PROBLEM STATEMENT => Please copy each line of the data that includes the string "main".

THE RECORDS =>
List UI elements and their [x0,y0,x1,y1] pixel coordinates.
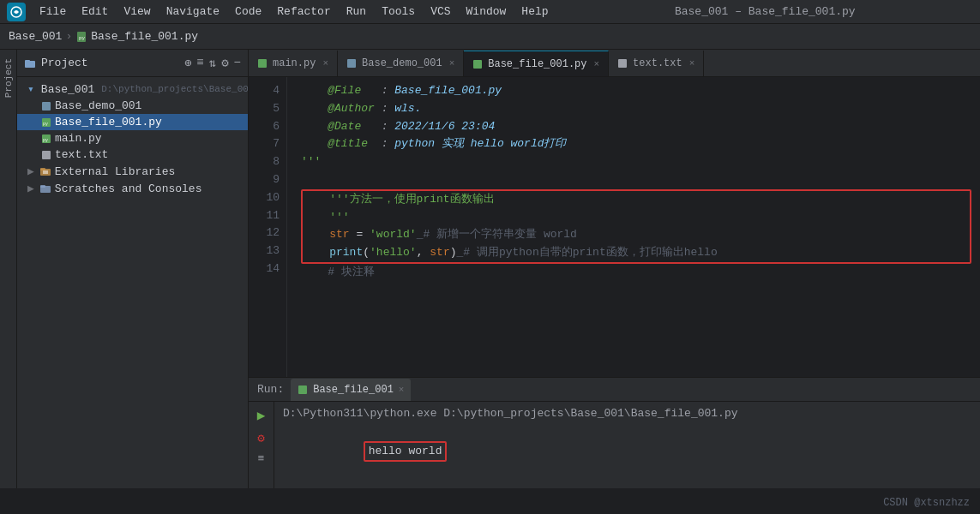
code-editor: 4 5 6 7 8 9 10 11 12 13 14 @File : Base_… [249,77,980,377]
line-num: 13 [249,242,286,260]
tree-item-main[interactable]: py main.py [17,130,248,146]
run-spacer [283,480,971,488]
code-line-6: @Date : 2022/11/6 23:04 [301,118,980,136]
menu-navigate[interactable]: Navigate [159,3,226,20]
txt-file-icon [41,150,51,160]
tab-close[interactable]: × [689,58,695,69]
menu-refactor[interactable]: Refactor [270,3,337,20]
line-numbers: 4 5 6 7 8 9 10 11 12 13 14 [249,77,287,377]
tabs-bar: main.py × Base_demo_001 × Base_file_001.… [249,50,980,77]
tab-base-file[interactable]: Base_file_001.py × [464,51,609,76]
menu-view[interactable]: View [117,3,157,20]
menu-file[interactable]: File [33,3,73,20]
tree-sort-icon[interactable]: ⇅ [209,56,216,70]
tab-label: Base_demo_001 [362,57,442,69]
breadcrumb: Base_001 › py Base_file_001.py [0,24,980,50]
menu-run[interactable]: Run [340,3,373,20]
line-num: 7 [249,135,286,153]
tree-item-scratches[interactable]: ▶ Scratches and Consoles [17,180,248,197]
tree-item-text[interactable]: text.txt [17,146,248,163]
menu-window[interactable]: Window [460,3,514,20]
breadcrumb-file[interactable]: Base_file_001.py [91,30,198,43]
tab-demo-icon [346,58,357,69]
tab-label: main.py [273,57,316,69]
code-line-7: @title : python 实现 hello world打印 [301,135,980,153]
tree-root[interactable]: ▾ Base_001 D:\python_projects\Base_001 [17,81,248,98]
breadcrumb-sep: › [65,30,72,43]
svg-rect-21 [473,60,482,69]
window-title: Base_001 – Base_file_001.py [675,5,856,18]
tab-base-demo[interactable]: Base_demo_001 × [338,51,464,76]
app-logo [7,3,26,21]
tree-minimize-icon[interactable]: − [234,56,241,70]
tree-collapse-icon[interactable]: ≡ [196,56,203,70]
tab-close[interactable]: × [449,58,455,69]
tree-item-ext-libs[interactable]: ▶ External Libraries [17,163,248,180]
tree-item-label: main.py [55,132,102,145]
line-num: 8 [249,153,286,171]
svg-rect-7 [42,102,51,111]
svg-rect-12 [42,151,51,159]
svg-rect-18 [40,185,45,188]
run-label: Run: [257,383,284,396]
line-num: 5 [249,100,286,118]
scratches-icon [39,183,51,194]
svg-rect-22 [618,59,627,68]
line-num: 14 [249,260,286,278]
project-label[interactable]: Project [3,58,14,98]
tree-settings-icon[interactable]: ⚙ [221,56,228,70]
code-line-5: @Author : wls. [301,100,980,118]
tree-root-path: D:\python_projects\Base_001 [101,84,248,94]
tree-item-base-file[interactable]: py Base_file_001.py [17,114,248,130]
run-play-button[interactable]: ▶ [257,407,266,424]
code-line-8: ''' [301,153,980,171]
run-left-buttons: ▶ ⚙ ≡ [249,402,274,488]
tree-root-name: Base_001 [41,83,94,96]
ext-libs-icon [39,166,51,176]
run-content: ▶ ⚙ ≡ D:\Python311\python.exe D:\python_… [249,402,980,488]
tree-item-base-demo[interactable]: Base_demo_001 [17,98,248,114]
menu-edit[interactable]: Edit [75,3,115,20]
line-num: 12 [249,224,286,242]
highlighted-code-block: '''方法一，使用print函数输出 ''' str = 'world'_# 新… [301,189,971,264]
tree-item-label: text.txt [55,148,108,161]
svg-text:py: py [43,138,48,143]
tab-text-txt[interactable]: text.txt × [609,51,704,76]
run-tab-label: Base_file_001 [313,384,394,396]
run-more-button[interactable]: ≡ [258,452,265,465]
folder-icon [24,57,36,69]
tree-add-icon[interactable]: ⊕ [184,56,191,70]
run-tabs-bar: Run: Base_file_001 × [249,378,980,402]
run-stop-button[interactable]: ⚙ [257,431,264,445]
code-content[interactable]: @File : Base_file_001.py @Author : wls. … [287,77,980,377]
tab-main-py[interactable]: main.py × [249,51,338,76]
tab-close[interactable]: × [593,59,599,69]
menu-code[interactable]: Code [228,3,268,20]
tree-title: Project [41,57,88,69]
side-panel: Project [0,50,17,488]
svg-rect-19 [258,59,267,68]
menu-help[interactable]: Help [514,3,555,20]
svg-rect-23 [298,386,307,394]
menu-vcs[interactable]: VCS [424,3,457,20]
svg-text:py: py [43,122,48,127]
code-line-13: print('hello', str)_# 调用python自带的print函数… [303,244,970,262]
tree-item-label: Scratches and Consoles [55,182,202,195]
svg-rect-4 [25,60,30,63]
code-line-9 [301,171,980,189]
run-tab-base-file[interactable]: Base_file_001 × [291,379,411,401]
svg-rect-14 [40,168,45,170]
breadcrumb-project[interactable]: Base_001 [9,30,62,43]
code-line-14: # 块注释 [301,264,980,282]
run-tab-close[interactable]: × [399,385,405,395]
tree-toolbar: ⊕ ≡ ⇅ ⚙ − [184,56,241,70]
tab-close[interactable]: × [322,58,328,69]
run-command: D:\Python311\python.exe D:\python_projec… [283,405,971,423]
line-num: 11 [249,207,286,225]
code-line-12: str = 'world'_# 新增一个字符串变量 world [303,226,970,244]
watermark: CSDN @xtsnzhzz [883,497,970,509]
menu-tools[interactable]: Tools [375,3,422,20]
line-num: 10 [249,189,286,207]
tree-item-label: Base_file_001.py [55,116,162,128]
py-file-icon: py [41,117,51,128]
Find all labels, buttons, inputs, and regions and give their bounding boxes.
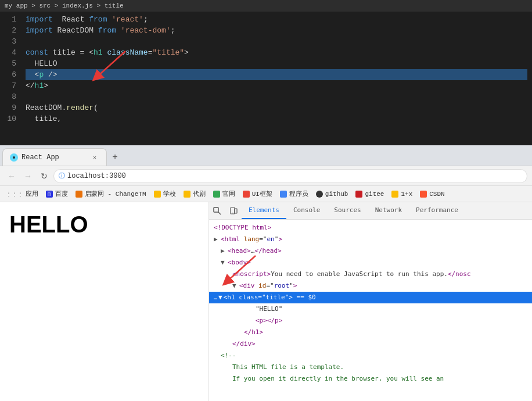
dom-comment-open[interactable]: <!-- (209, 350, 532, 361)
url-text: localhost:3000 (67, 172, 126, 180)
dom-doctype[interactable]: <!DOCTYPE html> (209, 222, 532, 234)
back-button[interactable]: ← (5, 169, 19, 183)
tab-sources[interactable]: Sources (327, 202, 368, 219)
bookmark-gitee[interactable]: gitee (352, 189, 387, 199)
bookmark-github[interactable]: github (312, 189, 352, 199)
dom-div-root[interactable]: ▼ <div id="root" > (209, 280, 532, 292)
dom-h1-selected[interactable]: … ▼ <h1 class="title" > == $0 (209, 292, 532, 303)
code-editor: my app > src > index.js > title 1 2 3 4 … (0, 0, 532, 145)
dom-html[interactable]: ▶ <html lang="en" > (209, 234, 532, 245)
dom-body-open[interactable]: ▼ <body> (209, 257, 532, 268)
browser-window: React App ✕ + ← → ↻ ⓘ localhost:3000 ⋮⋮⋮… (0, 145, 532, 401)
dom-comment-line2[interactable]: If you open it directly in the browser, … (209, 373, 532, 385)
bookmark-drama[interactable]: 代剧 (180, 188, 209, 199)
tab-favicon (10, 153, 18, 162)
dom-tree: <!DOCTYPE html> ▶ <html lang="en" > ▶ <h… (209, 220, 532, 401)
browser-content: HELLO Elements (0, 202, 532, 401)
dom-head[interactable]: ▶ <head>…</head> (209, 245, 532, 257)
bookmark-apps[interactable]: ⋮⋮⋮ 应用 (2, 188, 42, 199)
bookmark-school[interactable]: 学校 (150, 188, 179, 199)
browser-tab[interactable]: React App ✕ (2, 148, 107, 166)
page-render-area: HELLO (0, 202, 209, 401)
bookmark-baidu[interactable]: 百 百度 (42, 188, 71, 199)
svg-rect-2 (214, 207, 218, 212)
breadcrumb: my app > src > index.js > title (0, 0, 532, 12)
svg-rect-4 (232, 213, 233, 213)
bookmarks-bar: ⋮⋮⋮ 应用 百 百度 启蒙网 - ChangeTM 学校 代剧 官网 UI框架 (0, 186, 532, 202)
dom-noscript[interactable]: <noscript>You need to enable JavaScript … (209, 268, 532, 280)
dom-div-close[interactable]: </div> (209, 338, 532, 350)
bookmark-1x[interactable]: 1+x (388, 189, 416, 199)
tab-performance[interactable]: Performance (409, 202, 465, 219)
tab-network[interactable]: Network (368, 202, 409, 219)
svg-rect-5 (235, 209, 237, 213)
bookmark-csdn[interactable]: CSDN (416, 189, 448, 199)
tab-bar: React App ✕ + (0, 145, 532, 166)
navigation-bar: ← → ↻ ⓘ localhost:3000 (0, 166, 532, 186)
secure-icon: ⓘ (59, 171, 65, 180)
bookmark-official[interactable]: 官网 (210, 188, 239, 199)
dom-hello-text[interactable]: "HELLO" (209, 303, 532, 315)
line-numbers: 1 2 3 4 5 6 7 8 9 10 (0, 12, 21, 145)
new-tab-button[interactable]: + (107, 149, 123, 166)
tab-close-button[interactable]: ✕ (90, 153, 99, 162)
svg-point-1 (13, 156, 15, 159)
forward-button[interactable]: → (21, 169, 35, 183)
bookmark-ui[interactable]: UI框架 (239, 188, 276, 199)
bookmark-programmer[interactable]: 程序员 (276, 188, 312, 199)
page-hello-text: HELLO (9, 212, 199, 238)
device-toolbar-button[interactable] (225, 203, 242, 219)
inspect-element-button[interactable] (209, 203, 225, 219)
devtools-panel: Elements Console Sources Network Perform… (209, 202, 532, 401)
dom-p-tag[interactable]: <p></p> (209, 315, 532, 327)
dom-h1-close[interactable]: </h1> (209, 327, 532, 338)
bookmark-qimeng[interactable]: 启蒙网 - ChangeTM (72, 188, 150, 199)
devtools-tabs: Elements Console Sources Network Perform… (209, 202, 532, 220)
code-content: import React from 'react'; import ReactD… (21, 12, 532, 145)
tab-elements[interactable]: Elements (242, 202, 286, 219)
dom-comment-line1[interactable]: This HTML file is a template. (209, 361, 532, 373)
tab-console[interactable]: Console (286, 202, 327, 219)
tab-title: React App (21, 153, 59, 162)
address-bar[interactable]: ⓘ localhost:3000 (53, 169, 527, 183)
refresh-button[interactable]: ↻ (37, 169, 51, 183)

TASK RESPONSE =>
tree-item-main[interactable]: py main.py [17,130,248,146]
tabs-bar: main.py × Base_demo_001 × Base_file_001.… [249,50,980,77]
tab-label: main.py [273,57,316,69]
tree-item-label: main.py [55,132,102,145]
tab-main-py[interactable]: main.py × [249,51,338,76]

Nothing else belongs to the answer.